Bacaların temizlenmesi için birtakım hususlar kullanılıyor” biçiminde konuştu.
“Ne kadar oksijen alırsa yanma o kadar fazla oluyor”
İtfaiye Dairesi Başkanlığı Merkez Bölge Kümeler Amiri Fuat Eroğlu da havaların soğuması ile birlikte baca yangınlarında artışların yaşandığını söyledi. Bu çeşit yangın ihbarlarına gittikleri vakit birinci evvel iş yeri mi yok bina bacası mı olduğuna baktıklarını, müdahaleyi de buna nazaran yaptıklarını tabir eden Eroğlu, şunları söyledi: “Beton binalarda su ile söndürmeyi çok sağlıklı bulmuyoruz. Ekseriyetle boğma usulü ve kuru kimyevi tozlarla yangına müdahale ediyoruz. Baca yangınlarının bina yangınına dönüşmemesi önceliğimiz. Baca yangınları gerçek ve vaktinde müdahale edilmediğinde, bina yangınlarına dönüşebiliyor. Bu da daha büyük problemlere neden olabiliyor.”
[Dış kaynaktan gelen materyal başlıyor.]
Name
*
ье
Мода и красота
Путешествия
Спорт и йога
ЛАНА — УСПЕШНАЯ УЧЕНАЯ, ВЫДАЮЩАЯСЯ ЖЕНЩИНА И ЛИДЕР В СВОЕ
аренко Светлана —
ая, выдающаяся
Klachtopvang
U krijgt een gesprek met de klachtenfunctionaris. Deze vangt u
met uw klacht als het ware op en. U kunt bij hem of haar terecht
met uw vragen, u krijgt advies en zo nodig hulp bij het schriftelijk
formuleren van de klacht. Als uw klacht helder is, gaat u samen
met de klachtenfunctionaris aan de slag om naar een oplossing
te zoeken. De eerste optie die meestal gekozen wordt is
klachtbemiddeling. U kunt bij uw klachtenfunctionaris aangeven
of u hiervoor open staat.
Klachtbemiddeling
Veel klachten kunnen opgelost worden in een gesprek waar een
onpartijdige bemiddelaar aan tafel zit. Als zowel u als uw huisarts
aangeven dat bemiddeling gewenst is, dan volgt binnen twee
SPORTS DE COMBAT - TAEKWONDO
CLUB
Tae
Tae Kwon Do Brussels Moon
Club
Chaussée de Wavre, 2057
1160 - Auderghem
“Yaptığımız kimi yanılgılar zehirlenmelere neden olabilir”
Eğitim Şube Müdürlüğü’nde eğitmen olarak vazife yapan Ebru Kervankıran da doğalgaz kullanımına yönelik değerli bilgiler paylaştı. Verdikleri eğitimlerle yangın çıkmasını engelleyerek, yangın riskini azaltmayı hedeflediklerini anlatan Ebru Kervankıran, “
Havların soğuduğu bu günlerde bilhassa baca yangınları ve karbon monoksit zehirlenmeleri ile sık sık karşılaşıyoruz. Doğalgaz da bu nedenle çok değerli. Yaptığımız kimi yanılgılar zehirlenmelere neden olabilir. Bilhassa yağlı kanal dediğimiz aspiratör bacalarının tertipli olarak temizlenmesi gerekiyor. İşletmelerde bu tıp bacalar daha fazla kullanıldığı için sık sık temizlenmeli. Kullanılan ocak çeşidindeki gazın niteliğine nazaran algılama dedektörünün takılması gerekiyor” diye konuştu.
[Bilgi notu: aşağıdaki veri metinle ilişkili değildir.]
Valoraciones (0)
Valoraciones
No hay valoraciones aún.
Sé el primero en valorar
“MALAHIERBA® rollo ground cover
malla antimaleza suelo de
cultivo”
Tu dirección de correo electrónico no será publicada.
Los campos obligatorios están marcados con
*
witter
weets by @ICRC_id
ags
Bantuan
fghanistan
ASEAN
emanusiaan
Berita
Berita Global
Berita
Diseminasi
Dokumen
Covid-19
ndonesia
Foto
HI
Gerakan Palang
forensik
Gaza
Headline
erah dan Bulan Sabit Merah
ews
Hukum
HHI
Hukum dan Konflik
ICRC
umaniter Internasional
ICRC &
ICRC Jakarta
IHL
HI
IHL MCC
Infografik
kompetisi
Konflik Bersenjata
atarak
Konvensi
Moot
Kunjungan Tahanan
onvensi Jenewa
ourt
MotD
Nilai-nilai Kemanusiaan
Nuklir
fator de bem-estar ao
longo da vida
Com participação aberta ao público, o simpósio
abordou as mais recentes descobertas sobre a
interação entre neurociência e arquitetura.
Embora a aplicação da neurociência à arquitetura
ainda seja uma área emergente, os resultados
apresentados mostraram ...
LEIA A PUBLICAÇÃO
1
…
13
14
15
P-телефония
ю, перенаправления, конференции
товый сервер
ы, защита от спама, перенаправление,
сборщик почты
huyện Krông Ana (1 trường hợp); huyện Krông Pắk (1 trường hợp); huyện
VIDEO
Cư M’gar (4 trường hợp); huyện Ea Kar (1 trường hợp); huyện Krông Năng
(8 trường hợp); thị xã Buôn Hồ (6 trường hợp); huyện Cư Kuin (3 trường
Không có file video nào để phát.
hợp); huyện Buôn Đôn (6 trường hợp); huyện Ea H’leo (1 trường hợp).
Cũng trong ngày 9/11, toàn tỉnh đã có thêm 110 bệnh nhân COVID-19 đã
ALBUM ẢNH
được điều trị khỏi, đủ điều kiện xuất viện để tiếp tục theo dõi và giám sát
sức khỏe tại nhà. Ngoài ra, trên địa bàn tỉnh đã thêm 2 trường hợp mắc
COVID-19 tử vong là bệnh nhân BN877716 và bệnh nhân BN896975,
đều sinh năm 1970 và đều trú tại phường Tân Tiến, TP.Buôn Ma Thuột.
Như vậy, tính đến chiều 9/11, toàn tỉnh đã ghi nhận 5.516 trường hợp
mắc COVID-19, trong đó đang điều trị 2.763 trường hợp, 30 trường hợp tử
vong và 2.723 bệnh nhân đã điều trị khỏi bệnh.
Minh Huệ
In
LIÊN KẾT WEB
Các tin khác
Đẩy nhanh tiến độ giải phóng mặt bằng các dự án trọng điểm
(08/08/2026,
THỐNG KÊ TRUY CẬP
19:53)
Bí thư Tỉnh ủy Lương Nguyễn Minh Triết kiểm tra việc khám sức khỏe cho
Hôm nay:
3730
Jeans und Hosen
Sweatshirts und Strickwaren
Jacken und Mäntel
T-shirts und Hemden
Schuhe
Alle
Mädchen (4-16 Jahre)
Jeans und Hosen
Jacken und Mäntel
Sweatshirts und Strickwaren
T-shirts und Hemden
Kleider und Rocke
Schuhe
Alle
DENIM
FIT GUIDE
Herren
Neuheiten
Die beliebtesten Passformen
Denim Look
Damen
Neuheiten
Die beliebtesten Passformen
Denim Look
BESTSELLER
Doğalgaz zehirlenmelerine karşı yapılması gerekenler
Ebru Kervankıran, sensörlü selenoid valfe bağlı gaz algılama dedektörünün, gaz kaçağı olduğu anda gaz akışını keserek mümkün zehirlenme olaylarının önüne geçtiğini vurguladı. Kervankıran, “Doğalgazlı konutların camlarında menfezler var. Bunları kış aylarında soğuktan ya da toz gelmesin diye çeşitli hallerde kapatıyoruz. Aslında açık kalması gerekiyor. Atmosfere açılan hava olması lazım. Bir gaz kaçağı olduğunda, doğalgaz havadan hafif olduğu için üst hakikat çıkar. Kesinlikle camın üst kısmında, kombilerin olduğu alanlarda bu menfezleri açık bırakmak gerekiyor. Her gaz kaçağı olduğunda patlama meydana gelmez. Fakat gaz kokusu alındığı vakit önlemli olmakta yarar var. Bu nedenle meskeninize girdiğiniz vakit evvel ortamı koklayın. Gaz kokusu var mı? Şayet gaz kokusu alıyorsanız, lambalara dokunmayın. Sigortaları kapatmayın. Gazı kaynağından kesip, ortamı havalandırın. Açıkta duran doğalgaz borularının üstü de katiyen kapatılmamalı” dedi.